## Task details
Below are some records. Return exactly the lines from the one containing "Tolse da un" through the one containing "essere qui.", both included, and only those.

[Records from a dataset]
..............................

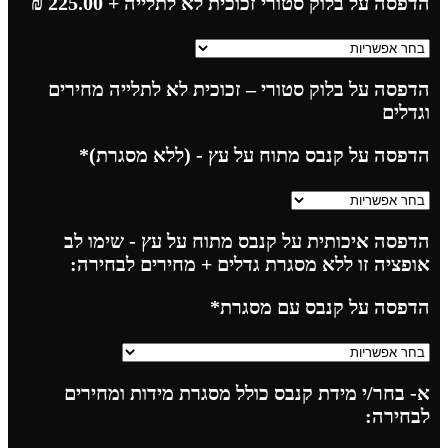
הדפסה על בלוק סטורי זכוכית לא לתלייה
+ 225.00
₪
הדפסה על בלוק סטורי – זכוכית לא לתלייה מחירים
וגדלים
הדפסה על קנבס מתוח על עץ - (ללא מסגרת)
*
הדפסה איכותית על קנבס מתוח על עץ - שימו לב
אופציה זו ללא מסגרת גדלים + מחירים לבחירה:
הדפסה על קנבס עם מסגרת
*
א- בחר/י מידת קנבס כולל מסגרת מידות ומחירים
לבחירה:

..............................

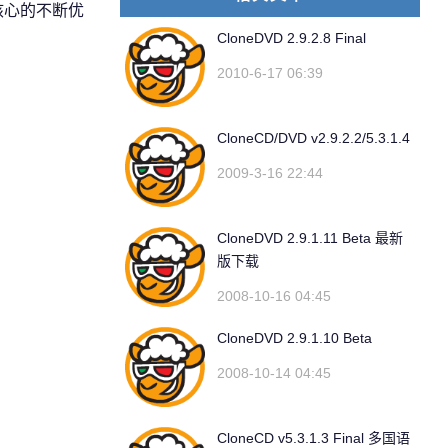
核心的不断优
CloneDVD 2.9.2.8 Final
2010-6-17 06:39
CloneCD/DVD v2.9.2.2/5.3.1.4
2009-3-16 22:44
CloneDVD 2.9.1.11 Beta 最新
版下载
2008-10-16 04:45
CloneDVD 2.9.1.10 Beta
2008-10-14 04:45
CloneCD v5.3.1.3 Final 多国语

..............................

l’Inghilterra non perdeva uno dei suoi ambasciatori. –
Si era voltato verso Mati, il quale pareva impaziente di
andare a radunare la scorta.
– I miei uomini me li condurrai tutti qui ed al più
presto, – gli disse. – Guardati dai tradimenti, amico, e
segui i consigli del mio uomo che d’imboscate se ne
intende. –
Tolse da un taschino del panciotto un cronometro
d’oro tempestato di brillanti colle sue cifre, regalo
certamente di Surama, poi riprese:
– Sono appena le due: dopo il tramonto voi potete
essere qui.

..............................

## Output
Tolse da un taschino del panciotto un cronometro
d’oro tempestato di brillanti colle sue cifre, regalo
certamente di Surama, poi riprese:
– Sono appena le due: dopo il tramonto voi potete
essere qui.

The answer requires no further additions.